• _Problem details_:
Give an unaltered copy of the listing below, minus its pictures.

[Opening The input section]

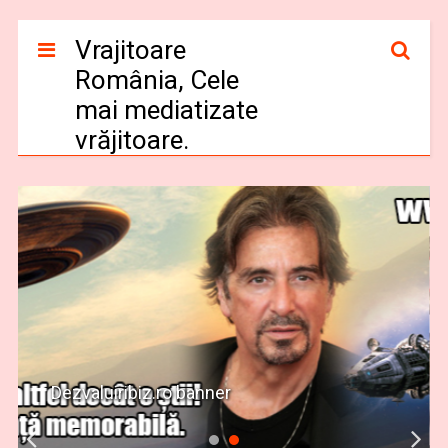
Vrajitoare
România, Cele
mai mediatizate
vrăjitoare.
Dezvaluiribiz.ro banner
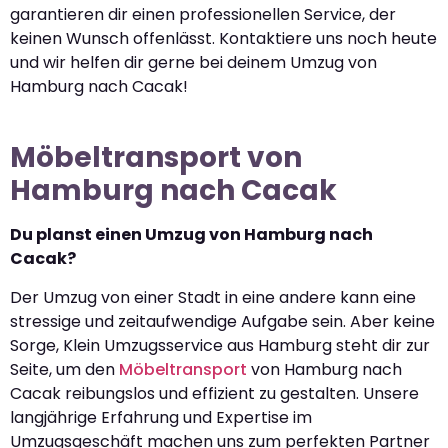
garantieren dir einen professionellen Service, der
keinen Wunsch offenlässt. Kontaktiere uns noch heute
und wir helfen dir gerne bei deinem Umzug von
Hamburg nach Cacak!
Möbeltransport von
Hamburg nach Cacak
Du planst einen Umzug von Hamburg nach
Cacak?
Der Umzug von einer Stadt in eine andere kann eine
stressige und zeitaufwendige Aufgabe sein. Aber keine
Sorge, Klein Umzugsservice aus Hamburg steht dir zur
Seite, um den
Möbeltransport
von Hamburg nach
Cacak reibungslos und effizient zu gestalten. Unsere
langjährige Erfahrung und Expertise im
Umzugsgeschäft machen uns zum perfekten Partner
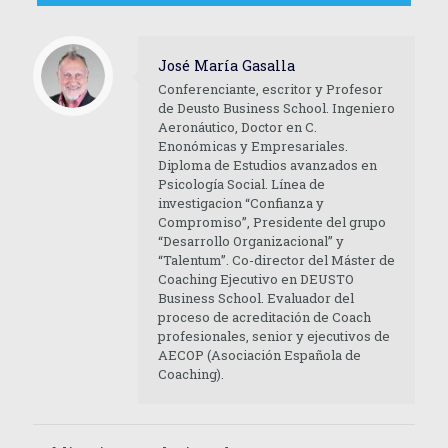
José María Gasalla
Conferenciante, escritor y Profesor
de Deusto Business School. Ingeniero
Aeronáutico, Doctor en C.
Enonómicas y Empresariales.
Diploma de Estudios avanzados en
Psicología Social. Línea de
investigacion “Confianza y
Compromiso”, Presidente del grupo
“Desarrollo Organizacional” y
“Talentum”. Co-director del Máster de
Coaching Ejecutivo en DEUSTO
Business School. Evaluador del
proceso de acreditación de Coach
profesionales, senior y ejecutivos de
AECOP (Asociación Española de
Coaching).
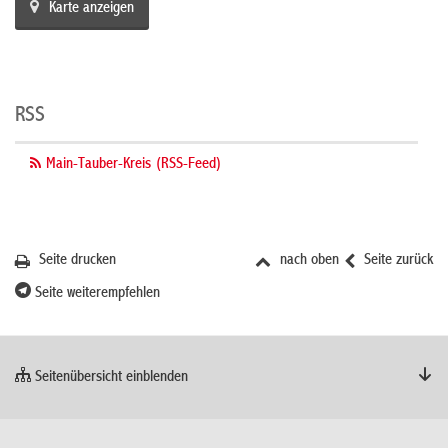
Karte anzeigen
RSS
Main-Tauber-Kreis (RSS-Feed)
Seite drucken
nach oben
Seite zurück
Seite weiterempfehlen
Seitenübersicht einblenden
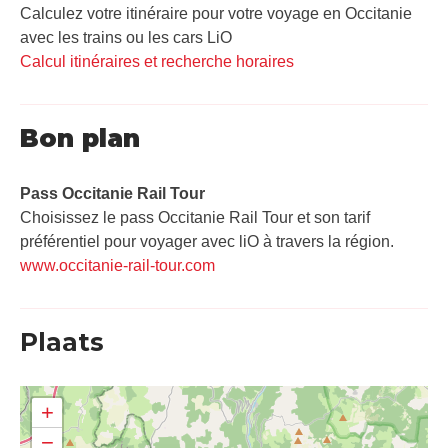
Calculez votre itinéraire pour votre voyage en Occitanie
avec les trains ou les cars LiO
Calcul itinéraires et recherche horaires
Bon plan
Pass Occitanie Rail Tour​
Choisissez le pass Occitanie Rail Tour et son tarif
préférentiel pour voyager avec liO à travers la région.
www.occitanie-rail-tour.com
Plaats
+
−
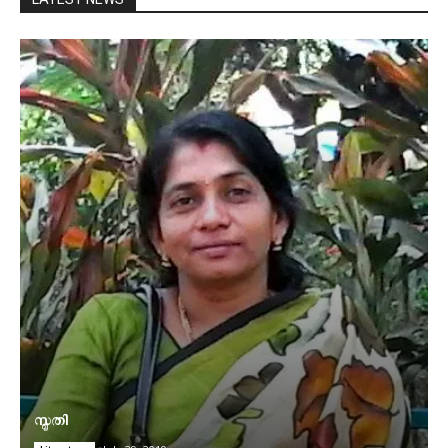
സ്മൃതി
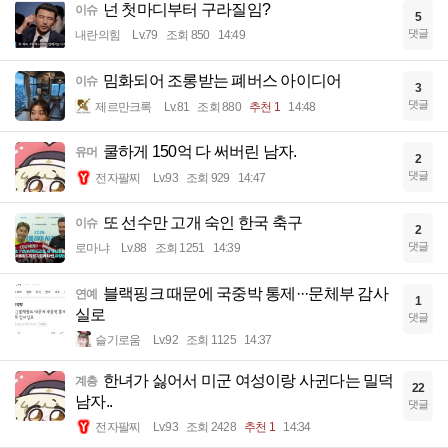
넌 첫마디부터 구라질임?
이슈
5
댓글
내란의힘
Lv.79
조회 850
14:49
밈화되어 조롱받는 폐버스 아이디어
이슈
3
댓글
제르만크록
Lv.81
조회 880
추천 1
14:48
쿨하게 150억 다 써버린 남자.
유머
2
댓글
전자팔찌
Lv.93
조회 929
14:47
또 선수만 고개 숙인 한국 축구
이슈
2
댓글
로마냐
Lv.88
조회 1251
14:39
블랙핑크 때문에 국중박 통제···문체부 감사
연예
1
실로
댓글
슬기로움
Lv.92
조회 1125
14:37
한녀가 싫어서 미군 여성이랑 사귄다는 밀덕
계층
22
남자..
댓글
전자팔찌
Lv.93
조회 2428
추천 1
14:34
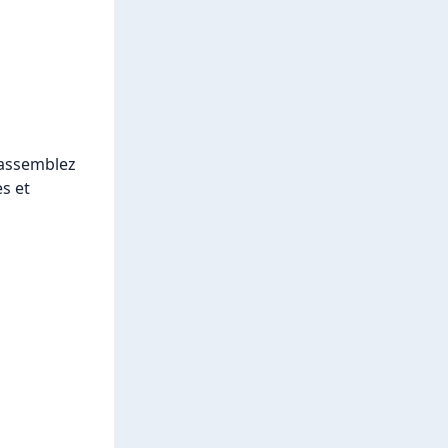
rassemblez 
s et 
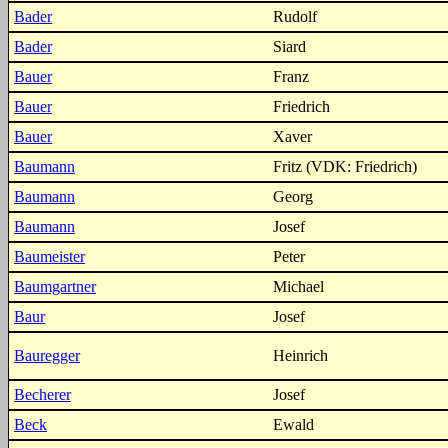
Bader
Rudolf
Bader
Siard
Bauer
Franz
Bauer
Friedrich
Bauer
Xaver
Baumann
Fritz (VDK: Friedrich)
Baumann
Georg
Baumann
Josef
Baumeister
Peter
Baumgartner
Michael
Baur
Josef
Bauregger
Heinrich
Becherer
Josef
Beck
Ewald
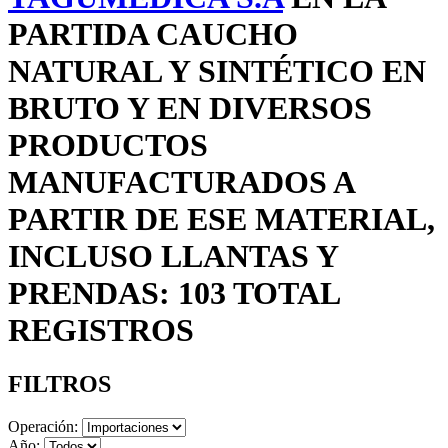
PARTIDA CAUCHO
NATURAL Y SINTÉTICO EN
BRUTO Y EN DIVERSOS
PRODUCTOS
MANUFACTURADOS A
PARTIR DE ESE MATERIAL,
INCLUSO LLANTAS Y
PRENDAS: 103 TOTAL
REGISTROS
FILTROS
Operación:
Año:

[Closing The input section]

• _Answer_:
Vrajitoare
România, Cele
mai mediatizate
vrăjitoare.
Dezvaluiribiz.ro banner
garantieren dir einen professionellen Service, der
keinen Wunsch offenlässt. Kontaktiere uns noch heute
und wir helfen dir gerne bei deinem Umzug von
Hamburg nach Cacak!
Möbeltransport von
Hamburg nach Cacak
Du planst einen Umzug von Hamburg nach
Cacak?
Der Umzug von einer Stadt in eine andere kann eine
stressige und zeitaufwendige Aufgabe sein. Aber keine
Sorge, Klein Umzugsservice aus Hamburg steht dir zur
Seite, um den
Möbeltransport
von Hamburg nach
Cacak reibungslos und effizient zu gestalten. Unsere
langjährige Erfahrung und Expertise im
Umzugsgeschäft machen uns zum perfekten Partner
José María Gasalla
Conferenciante, escritor y Profesor
de Deusto Business School. Ingeniero
Aeronáutico, Doctor en C.
Enonómicas y Empresariales.
Diploma de Estudios avanzados en
Psicología Social. Línea de
investigacion “Confianza y
Compromiso”, Presidente del grupo
“Desarrollo Organizacional” y
“Talentum”. Co-director del Máster de
Coaching Ejecutivo en DEUSTO
Business School. Evaluador del
proceso de acreditación de Coach
profesionales, senior y ejecutivos de
AECOP (Asociación Española de
Coaching).
Karte anzeigen
RSS
Main-Tauber-Kreis (RSS-Feed)
Seite drucken
nach oben
Seite zurück
Seite weiterempfehlen
Seitenübersicht einblenden
Calculez votre itinéraire pour votre voyage en Occitanie
avec les trains ou les cars LiO
Calcul itinéraires et recherche horaires
Bon plan
Pass Occitanie Rail Tour​
Choisissez le pass Occitanie Rail Tour et son tarif
préférentiel pour voyager avec liO à travers la région.
www.occitanie-rail-tour.com
Plaats
+
−
സ്മൃതി
넌 첫마디부터 구라질임?
이슈
5
댓글
내란의힘
Lv.79
조회 850
14:49
밈화되어 조롱받는 폐버스 아이디어
이슈
3
댓글
제르만크록
Lv.81
조회 880
추천 1
14:48
쿨하게 150억 다 써버린 남자.
유머
2
댓글
전자팔찌
Lv.93
조회 929
14:47
또 선수만 고개 숙인 한국 축구
이슈
2
댓글
로마냐
Lv.88
조회 1251
14:39
블랙핑크 때문에 국중박 통제···문체부 감사
연예
1
실로
댓글
슬기로움
Lv.92
조회 1125
14:37
한녀가 싫어서 미군 여성이랑 사귄다는 밀덕
계층
22
남자..
댓글
전자팔찌
Lv.93
조회 2428
추천 1
14:34
rassemblez 
s et 
Bader
Rudolf
Bader
Siard
Bauer
Franz
Bauer
Friedrich
Bauer
Xaver
Baumann
Fritz (VDK: Friedrich)
Baumann
Georg
Baumann
Josef
Baumeister
Peter
Baumgartner
Michael
Baur
Josef
Bauregger
Heinrich
Becherer
Josef
Beck
Ewald
PARTIDA CAUCHO
NATURAL Y SINTÉTICO EN
BRUTO Y EN DIVERSOS
PRODUCTOS
MANUFACTURADOS A
PARTIR DE ESE MATERIAL,
INCLUSO LLANTAS Y
PRENDAS: 103 TOTAL
REGISTROS
FILTROS
Operación:
Año:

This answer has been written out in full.